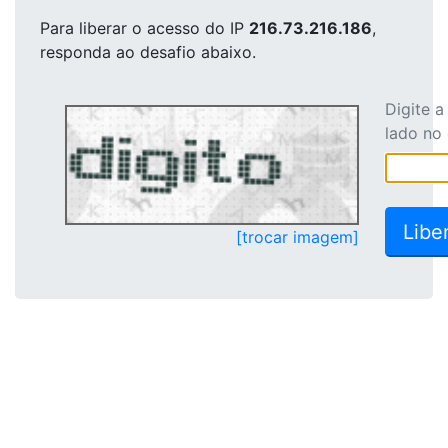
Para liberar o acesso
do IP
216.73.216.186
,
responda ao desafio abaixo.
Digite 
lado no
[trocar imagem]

★ ★ ★ ★

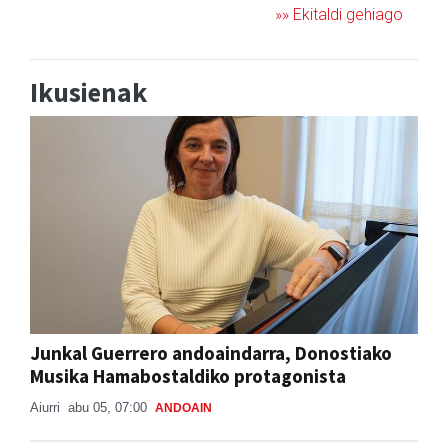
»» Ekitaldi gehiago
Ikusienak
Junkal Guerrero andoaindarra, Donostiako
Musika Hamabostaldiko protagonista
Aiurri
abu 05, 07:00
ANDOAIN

★ ★ ★ ★

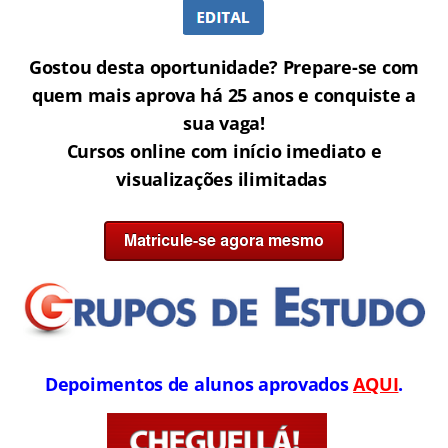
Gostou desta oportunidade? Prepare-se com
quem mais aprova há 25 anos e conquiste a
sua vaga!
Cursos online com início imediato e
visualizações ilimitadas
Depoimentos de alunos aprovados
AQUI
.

★ ★ ★ ★

» **EXERCISE REQUIREMENTS**: Everything above from the line containing "Para liberar o acesso" through the line containing "[trocar imagem]" must be copied exactly. Nothing outside that range belongs in the answer.

» **WRITTEN SOLUTION**:
Para liberar o acesso
do IP
216.73.216.186
,
responda ao desafio abaixo.
Digite 
lado no
[trocar imagem]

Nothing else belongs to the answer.